Pas d’immunité pour les personnes incarcérées avant les élections législatives !

Rasolomampionna était en détention préventive dans une affaire de vente du domaine privé de l’Etat et Raveloson sous le coup d’une condamnation de cinq ans de prison. Une fois élus, ces deux députés malgaches incarcérés avant leur élection avaient déposé une requête auprès de la commission de levée de l’immunité parlementaire de l’Assemblée nationale pour une suspension de leurs poursuites judiciaires. Le ministre malgache de la Justice, Jacques Randrianasolo, a opposé un niet catégorique à cette requête du Parlement.

Selon lui, un acte de l’Assemblée nationale ne peut pas remettre en cause une décision judiciaire. «Nous avons expliqué à l’Assemblée nationale qu’il n’était pas possible d’accepter sa demande, puisque ce serait aller à l’encontre de la constitution.

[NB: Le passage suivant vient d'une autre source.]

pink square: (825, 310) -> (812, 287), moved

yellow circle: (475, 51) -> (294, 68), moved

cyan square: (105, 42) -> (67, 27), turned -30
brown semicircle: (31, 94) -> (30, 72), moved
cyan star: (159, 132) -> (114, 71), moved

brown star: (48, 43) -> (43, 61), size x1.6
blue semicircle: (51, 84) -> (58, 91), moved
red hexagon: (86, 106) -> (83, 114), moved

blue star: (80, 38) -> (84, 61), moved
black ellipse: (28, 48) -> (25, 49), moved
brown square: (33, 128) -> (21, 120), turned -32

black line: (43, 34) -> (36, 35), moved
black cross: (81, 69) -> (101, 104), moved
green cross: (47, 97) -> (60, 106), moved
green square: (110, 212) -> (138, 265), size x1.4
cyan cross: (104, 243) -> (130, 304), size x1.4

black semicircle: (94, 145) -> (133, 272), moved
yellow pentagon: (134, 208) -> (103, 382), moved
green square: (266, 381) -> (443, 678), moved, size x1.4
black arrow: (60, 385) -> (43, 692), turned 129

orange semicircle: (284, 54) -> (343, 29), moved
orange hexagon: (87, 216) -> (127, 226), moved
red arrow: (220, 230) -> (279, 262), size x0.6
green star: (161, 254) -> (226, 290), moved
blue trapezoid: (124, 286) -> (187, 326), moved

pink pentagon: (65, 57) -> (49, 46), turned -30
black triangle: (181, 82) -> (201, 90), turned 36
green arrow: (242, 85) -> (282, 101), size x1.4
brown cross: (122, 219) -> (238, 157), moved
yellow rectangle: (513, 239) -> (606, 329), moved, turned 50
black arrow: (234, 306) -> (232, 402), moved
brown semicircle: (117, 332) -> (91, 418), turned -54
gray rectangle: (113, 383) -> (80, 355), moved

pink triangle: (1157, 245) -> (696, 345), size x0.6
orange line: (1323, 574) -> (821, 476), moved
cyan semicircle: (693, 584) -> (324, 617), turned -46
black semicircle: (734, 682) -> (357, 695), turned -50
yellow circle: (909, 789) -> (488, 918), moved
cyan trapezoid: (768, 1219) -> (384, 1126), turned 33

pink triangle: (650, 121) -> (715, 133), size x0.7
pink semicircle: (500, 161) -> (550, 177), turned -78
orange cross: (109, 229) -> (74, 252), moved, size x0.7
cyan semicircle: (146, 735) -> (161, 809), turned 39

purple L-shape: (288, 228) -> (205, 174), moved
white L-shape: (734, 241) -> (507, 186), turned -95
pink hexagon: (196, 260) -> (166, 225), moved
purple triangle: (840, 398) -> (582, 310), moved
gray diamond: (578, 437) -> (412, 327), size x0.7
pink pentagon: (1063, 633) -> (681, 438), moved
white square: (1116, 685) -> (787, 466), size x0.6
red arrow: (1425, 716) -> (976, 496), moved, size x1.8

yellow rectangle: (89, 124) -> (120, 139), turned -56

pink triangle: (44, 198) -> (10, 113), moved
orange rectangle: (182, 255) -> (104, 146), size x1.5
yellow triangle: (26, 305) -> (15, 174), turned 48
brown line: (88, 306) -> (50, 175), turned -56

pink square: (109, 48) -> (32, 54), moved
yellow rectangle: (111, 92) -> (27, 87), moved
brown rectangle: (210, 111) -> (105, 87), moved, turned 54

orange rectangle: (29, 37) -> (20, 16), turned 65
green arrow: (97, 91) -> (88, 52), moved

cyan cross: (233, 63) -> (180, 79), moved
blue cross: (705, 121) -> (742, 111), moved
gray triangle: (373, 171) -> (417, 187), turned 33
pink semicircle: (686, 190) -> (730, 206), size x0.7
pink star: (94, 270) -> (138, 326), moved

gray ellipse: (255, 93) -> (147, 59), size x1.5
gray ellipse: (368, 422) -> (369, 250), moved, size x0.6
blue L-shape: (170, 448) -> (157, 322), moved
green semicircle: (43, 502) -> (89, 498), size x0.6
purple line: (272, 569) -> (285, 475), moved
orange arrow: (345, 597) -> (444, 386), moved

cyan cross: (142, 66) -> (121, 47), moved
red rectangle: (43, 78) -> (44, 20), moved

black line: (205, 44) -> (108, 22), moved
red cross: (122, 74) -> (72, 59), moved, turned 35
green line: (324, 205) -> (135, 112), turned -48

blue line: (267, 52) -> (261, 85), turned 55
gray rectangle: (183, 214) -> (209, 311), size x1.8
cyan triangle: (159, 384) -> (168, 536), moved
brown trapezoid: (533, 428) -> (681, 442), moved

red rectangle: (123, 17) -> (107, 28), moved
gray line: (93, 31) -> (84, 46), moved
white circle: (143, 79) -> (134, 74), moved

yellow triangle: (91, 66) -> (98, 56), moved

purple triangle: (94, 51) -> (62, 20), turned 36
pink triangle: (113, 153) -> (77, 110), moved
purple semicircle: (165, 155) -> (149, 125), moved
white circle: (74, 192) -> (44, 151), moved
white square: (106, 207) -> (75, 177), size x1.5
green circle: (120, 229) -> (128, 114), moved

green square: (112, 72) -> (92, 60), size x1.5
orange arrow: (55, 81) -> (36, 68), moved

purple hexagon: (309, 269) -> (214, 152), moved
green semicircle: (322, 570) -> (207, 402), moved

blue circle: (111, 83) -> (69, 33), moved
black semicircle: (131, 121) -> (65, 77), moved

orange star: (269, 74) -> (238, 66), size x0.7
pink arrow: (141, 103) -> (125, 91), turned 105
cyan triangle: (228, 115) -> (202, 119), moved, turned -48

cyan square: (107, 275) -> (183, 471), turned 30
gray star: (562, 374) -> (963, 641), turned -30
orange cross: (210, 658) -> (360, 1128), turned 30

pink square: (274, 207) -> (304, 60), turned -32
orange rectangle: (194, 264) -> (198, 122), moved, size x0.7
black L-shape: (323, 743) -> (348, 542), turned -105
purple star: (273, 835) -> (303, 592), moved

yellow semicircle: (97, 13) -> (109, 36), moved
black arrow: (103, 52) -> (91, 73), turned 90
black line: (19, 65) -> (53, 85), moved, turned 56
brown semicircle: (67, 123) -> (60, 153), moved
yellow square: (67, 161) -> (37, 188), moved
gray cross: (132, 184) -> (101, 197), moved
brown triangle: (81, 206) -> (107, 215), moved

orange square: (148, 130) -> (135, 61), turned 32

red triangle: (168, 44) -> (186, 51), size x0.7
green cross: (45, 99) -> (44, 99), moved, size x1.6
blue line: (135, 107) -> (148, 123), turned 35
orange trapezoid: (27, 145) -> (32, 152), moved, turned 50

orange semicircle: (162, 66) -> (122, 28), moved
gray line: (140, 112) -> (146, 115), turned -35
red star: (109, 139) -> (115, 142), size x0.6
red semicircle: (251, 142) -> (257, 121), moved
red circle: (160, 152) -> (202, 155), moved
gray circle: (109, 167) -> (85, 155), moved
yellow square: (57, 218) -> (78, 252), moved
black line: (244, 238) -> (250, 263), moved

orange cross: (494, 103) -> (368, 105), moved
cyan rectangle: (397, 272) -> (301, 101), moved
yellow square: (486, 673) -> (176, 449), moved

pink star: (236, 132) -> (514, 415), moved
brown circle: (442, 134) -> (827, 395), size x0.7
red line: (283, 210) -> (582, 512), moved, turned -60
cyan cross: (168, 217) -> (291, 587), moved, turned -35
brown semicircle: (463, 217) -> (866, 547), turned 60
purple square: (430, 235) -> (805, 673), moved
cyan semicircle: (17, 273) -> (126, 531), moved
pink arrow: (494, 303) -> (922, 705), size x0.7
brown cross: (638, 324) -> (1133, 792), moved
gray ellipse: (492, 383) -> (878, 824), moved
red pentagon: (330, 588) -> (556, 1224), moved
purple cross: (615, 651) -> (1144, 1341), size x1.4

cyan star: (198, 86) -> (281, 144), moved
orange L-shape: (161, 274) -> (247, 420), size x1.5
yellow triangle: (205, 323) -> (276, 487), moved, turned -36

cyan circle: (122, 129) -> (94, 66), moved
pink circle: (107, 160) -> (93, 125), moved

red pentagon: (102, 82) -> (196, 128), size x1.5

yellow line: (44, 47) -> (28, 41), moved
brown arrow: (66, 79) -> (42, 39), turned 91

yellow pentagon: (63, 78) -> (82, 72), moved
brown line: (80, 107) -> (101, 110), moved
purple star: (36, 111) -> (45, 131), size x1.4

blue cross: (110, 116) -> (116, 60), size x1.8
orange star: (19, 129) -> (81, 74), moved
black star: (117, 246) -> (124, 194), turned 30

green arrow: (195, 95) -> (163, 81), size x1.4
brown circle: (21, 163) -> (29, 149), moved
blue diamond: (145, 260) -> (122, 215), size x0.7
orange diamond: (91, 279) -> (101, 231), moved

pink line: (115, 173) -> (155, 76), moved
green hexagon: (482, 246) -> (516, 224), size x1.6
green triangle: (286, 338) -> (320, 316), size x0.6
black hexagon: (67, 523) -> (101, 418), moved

Un placement en détention préventive est une décision de justice. Pareille démarche de l’Assemblée nationale ne peut pas effacer un acte juridictionnel. D’autant plus, et je tiens à le souligner, que les deux personnes ont été incarcérées bien avant les élections législatives. Ils ne peuvent donc pas prétendre à une immunité parlementaire», a expliqué le ministre Randrianasolo. La Présidente de l’Assemblée nationale malgache, Christine Razanamahasoa, s’est prononcée sur la question en disant que «la décision de la commission ne contraint en rien les autorités judiciaires». Le Président du Syndicat des Magistrats de Madagascar (SMM), Clément Jaona, a enfoncé le clou en déclarant : «si les deux députés croupissent actuellement en prison, c’est suite à des décisions de justice. Ils ne peuvent donc s’en sortir que par des décisions de justice».

Voilà qui est clair. Ainsi, au nom de la séparation des pouvoirs et de l’indépendance de la justice, l’Assemblée nationale ne peut pas donner d’injonctions à la justice allant dans le sens de la libération de Bakary Togola à plus forte raison un abandon des poursuites. Sauf complot politico-judiciaire contre le peuple malien, le célèbre paysan prisonnier ne peut pas bénéficier des avantages liés à l’immunité parlementaire. Il s’agit maintenant de voir quelle attitude adopteront le Président de la République Ibrahim Boubacar Keïta, le Premier ministre Dr Boubou Cissé et le ministre de la Justice, Me Malick Coulibaly.